Configure location and language targeting to get region-specific results. Optional SERP and clickstream data provide additional insights into search behavior and click patterns.
Inputs
| Input | Description | Type | Required |
|---|---|---|---|
| keyword | Seed keyword to get suggestions for | str | Yes |
| location_code | Location code for targeting (e.g., 2840 for USA) | int | No |
| language_code | Language code (e.g., 'en' for English) | str | No |
| include_seed_keyword | Include the seed keyword in results | bool | No |
| include_serp_info | Include SERP information | bool | No |
| include_clickstream_data | Include clickstream metrics | bool | No |
| limit | Maximum number of results (up to 3000) | int | No |
Outputs
| Output | Description | Type |
|---|---|---|
| error | Error message if the operation failed | str |
| suggestions | List of keyword suggestions with metrics | List[KeywordSuggestion] |
| suggestion | A single keyword suggestion with metrics | KeywordSuggestion |
| total_count | Total number of suggestions returned | int |
| seed_keyword | The seed keyword used for the query | str |
Possible use case
Content Planning: Generate blog post and article ideas based on keyword suggestions with high search volume.
SEO Strategy: Discover new keyword opportunities to target based on competition and difficulty metrics.
PPC Campaigns: Find keywords for advertising campaigns using CPC and competition data.
Keyword Suggestion Extractor
What it is
Extract individual fields from a KeywordSuggestion object
How it works
This block extracts individual fields from a KeywordSuggestion object returned by the Keyword Suggestions block.
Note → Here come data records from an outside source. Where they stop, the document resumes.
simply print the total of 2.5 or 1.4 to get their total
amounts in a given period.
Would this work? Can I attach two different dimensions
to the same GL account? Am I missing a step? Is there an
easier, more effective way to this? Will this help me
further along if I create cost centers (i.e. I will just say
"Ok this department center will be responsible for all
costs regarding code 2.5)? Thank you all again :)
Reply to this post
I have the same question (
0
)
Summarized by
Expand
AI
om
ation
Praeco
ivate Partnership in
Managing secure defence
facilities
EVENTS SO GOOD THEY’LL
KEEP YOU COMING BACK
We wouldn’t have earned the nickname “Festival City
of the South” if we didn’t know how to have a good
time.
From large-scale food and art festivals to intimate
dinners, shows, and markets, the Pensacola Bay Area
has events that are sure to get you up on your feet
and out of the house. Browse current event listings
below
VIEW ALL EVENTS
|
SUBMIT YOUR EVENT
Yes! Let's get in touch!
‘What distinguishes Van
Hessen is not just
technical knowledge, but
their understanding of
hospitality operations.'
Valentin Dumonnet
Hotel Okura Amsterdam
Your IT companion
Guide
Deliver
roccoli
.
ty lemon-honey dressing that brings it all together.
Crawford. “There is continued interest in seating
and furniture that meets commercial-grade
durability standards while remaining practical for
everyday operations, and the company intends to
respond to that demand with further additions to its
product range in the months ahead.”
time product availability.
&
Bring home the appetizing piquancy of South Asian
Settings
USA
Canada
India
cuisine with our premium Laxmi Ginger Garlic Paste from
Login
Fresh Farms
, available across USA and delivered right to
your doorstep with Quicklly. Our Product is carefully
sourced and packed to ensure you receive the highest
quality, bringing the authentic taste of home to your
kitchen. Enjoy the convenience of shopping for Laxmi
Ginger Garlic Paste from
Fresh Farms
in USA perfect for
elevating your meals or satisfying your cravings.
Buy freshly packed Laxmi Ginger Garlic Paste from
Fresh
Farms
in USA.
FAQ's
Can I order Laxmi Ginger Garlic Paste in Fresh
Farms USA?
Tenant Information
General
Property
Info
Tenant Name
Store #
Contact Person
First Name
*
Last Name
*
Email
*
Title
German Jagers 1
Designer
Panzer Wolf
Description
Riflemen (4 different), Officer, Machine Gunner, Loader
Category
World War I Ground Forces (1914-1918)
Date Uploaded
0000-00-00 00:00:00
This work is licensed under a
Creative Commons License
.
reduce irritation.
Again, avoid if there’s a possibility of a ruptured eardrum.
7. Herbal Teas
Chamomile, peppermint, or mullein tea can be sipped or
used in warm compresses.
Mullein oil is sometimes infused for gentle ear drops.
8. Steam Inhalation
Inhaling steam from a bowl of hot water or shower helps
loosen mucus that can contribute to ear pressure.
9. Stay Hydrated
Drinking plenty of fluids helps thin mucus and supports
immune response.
It decomposes the suggestion into separate outputs for easier use in workflows.
Each field including keyword text, search volume, competition level, CPC, difficulty score, and optional SERP/clickstream data becomes available as individual outputs for downstream processing.
Inputs
| Input | Description | Type | Required |
|---|---|---|---|
| suggestion | The keyword suggestion object to extract fields from | KeywordSuggestion | Yes |
Outputs
| Output | Description | Type |
|---|---|---|
| error | Error message if the operation failed | str |
| keyword | The keyword suggestion | str |
| search_volume | Monthly search volume | int |
| competition | Competition level (0-1) | float |
| cpc | Cost per click in USD | float |
| keyword_difficulty | Keyword difficulty score | int |
| serp_info | data from SERP for each keyword | Dict[str, Any] |
| clickstream_data | Clickstream data metrics | Dict[str, Any] |
Possible use case
Keyword Filtering: Extract search volume and difficulty to filter keywords meeting specific thresholds.
Data Analysis: Access individual metrics for comparison, sorting, or custom scoring algorithms.
Report Generation: Pull specific fields like CPC and competition for SEO or PPC reports.